* **TASK INSTRUCTIONS**
Repeat the entries below in full, with every character unchanged.
━━━
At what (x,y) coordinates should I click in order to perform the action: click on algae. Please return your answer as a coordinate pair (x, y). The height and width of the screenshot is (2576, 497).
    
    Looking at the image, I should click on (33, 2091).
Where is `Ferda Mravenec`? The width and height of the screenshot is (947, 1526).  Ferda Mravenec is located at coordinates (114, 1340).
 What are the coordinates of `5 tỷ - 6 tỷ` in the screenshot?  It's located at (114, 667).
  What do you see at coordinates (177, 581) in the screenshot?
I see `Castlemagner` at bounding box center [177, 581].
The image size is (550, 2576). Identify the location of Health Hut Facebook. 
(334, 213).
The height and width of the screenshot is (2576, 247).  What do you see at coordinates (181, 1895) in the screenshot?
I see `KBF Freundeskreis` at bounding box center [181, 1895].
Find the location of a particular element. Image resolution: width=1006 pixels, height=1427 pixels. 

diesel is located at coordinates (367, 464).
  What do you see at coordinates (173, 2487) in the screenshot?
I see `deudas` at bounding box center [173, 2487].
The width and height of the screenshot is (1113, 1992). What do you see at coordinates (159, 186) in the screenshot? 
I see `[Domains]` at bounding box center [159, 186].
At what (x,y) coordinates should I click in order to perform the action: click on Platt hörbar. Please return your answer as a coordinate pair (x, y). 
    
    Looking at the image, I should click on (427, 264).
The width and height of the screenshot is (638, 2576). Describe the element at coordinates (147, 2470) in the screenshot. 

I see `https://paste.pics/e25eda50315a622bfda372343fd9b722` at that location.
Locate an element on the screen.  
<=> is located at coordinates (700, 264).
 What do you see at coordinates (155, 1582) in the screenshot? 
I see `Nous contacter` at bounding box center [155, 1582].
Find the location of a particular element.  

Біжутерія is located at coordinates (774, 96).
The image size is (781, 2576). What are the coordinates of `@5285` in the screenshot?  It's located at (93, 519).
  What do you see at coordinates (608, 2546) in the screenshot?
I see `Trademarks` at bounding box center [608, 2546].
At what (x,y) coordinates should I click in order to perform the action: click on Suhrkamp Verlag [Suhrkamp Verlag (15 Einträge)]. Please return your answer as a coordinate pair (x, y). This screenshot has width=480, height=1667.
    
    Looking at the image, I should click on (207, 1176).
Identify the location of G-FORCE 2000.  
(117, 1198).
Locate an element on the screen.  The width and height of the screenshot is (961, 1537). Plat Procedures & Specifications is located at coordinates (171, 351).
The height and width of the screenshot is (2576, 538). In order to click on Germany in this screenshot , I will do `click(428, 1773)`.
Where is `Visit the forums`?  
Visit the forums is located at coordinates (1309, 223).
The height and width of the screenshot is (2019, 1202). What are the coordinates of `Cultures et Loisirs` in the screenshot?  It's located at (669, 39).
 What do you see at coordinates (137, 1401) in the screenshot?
━━━
* **RESPONSE**
At what (x,y) coordinates should I click in order to perform the action: click on algae. Please return your answer as a coordinate pair (x, y). The height and width of the screenshot is (2576, 497).
    
    Looking at the image, I should click on (33, 2091).
Where is `Ferda Mravenec`? The width and height of the screenshot is (947, 1526).  Ferda Mravenec is located at coordinates (114, 1340).
 What are the coordinates of `5 tỷ - 6 tỷ` in the screenshot?  It's located at (114, 667).
  What do you see at coordinates (177, 581) in the screenshot?
I see `Castlemagner` at bounding box center [177, 581].
The image size is (550, 2576). Identify the location of Health Hut Facebook. 
(334, 213).
The height and width of the screenshot is (2576, 247).  What do you see at coordinates (181, 1895) in the screenshot?
I see `KBF Freundeskreis` at bounding box center [181, 1895].
Find the location of a particular element. Image resolution: width=1006 pixels, height=1427 pixels. 

diesel is located at coordinates (367, 464).
  What do you see at coordinates (173, 2487) in the screenshot?
I see `deudas` at bounding box center [173, 2487].
The width and height of the screenshot is (1113, 1992). What do you see at coordinates (159, 186) in the screenshot? 
I see `[Domains]` at bounding box center [159, 186].
At what (x,y) coordinates should I click in order to perform the action: click on Platt hörbar. Please return your answer as a coordinate pair (x, y). 
    
    Looking at the image, I should click on (427, 264).
The width and height of the screenshot is (638, 2576). Describe the element at coordinates (147, 2470) in the screenshot. 

I see `https://paste.pics/e25eda50315a622bfda372343fd9b722` at that location.
Locate an element on the screen.  
<=> is located at coordinates (700, 264).
 What do you see at coordinates (155, 1582) in the screenshot? 
I see `Nous contacter` at bounding box center [155, 1582].
Find the location of a particular element.  

Біжутерія is located at coordinates (774, 96).
The image size is (781, 2576). What are the coordinates of `@5285` in the screenshot?  It's located at (93, 519).
  What do you see at coordinates (608, 2546) in the screenshot?
I see `Trademarks` at bounding box center [608, 2546].
At what (x,y) coordinates should I click in order to perform the action: click on Suhrkamp Verlag [Suhrkamp Verlag (15 Einträge)]. Please return your answer as a coordinate pair (x, y). This screenshot has width=480, height=1667.
    
    Looking at the image, I should click on (207, 1176).
Identify the location of G-FORCE 2000.  
(117, 1198).
Locate an element on the screen.  The width and height of the screenshot is (961, 1537). Plat Procedures & Specifications is located at coordinates (171, 351).
The height and width of the screenshot is (2576, 538). In order to click on Germany in this screenshot , I will do `click(428, 1773)`.
Where is `Visit the forums`?  
Visit the forums is located at coordinates (1309, 223).
The height and width of the screenshot is (2019, 1202). What are the coordinates of `Cultures et Loisirs` in the screenshot?  It's located at (669, 39).
 What do you see at coordinates (137, 1401) in the screenshot?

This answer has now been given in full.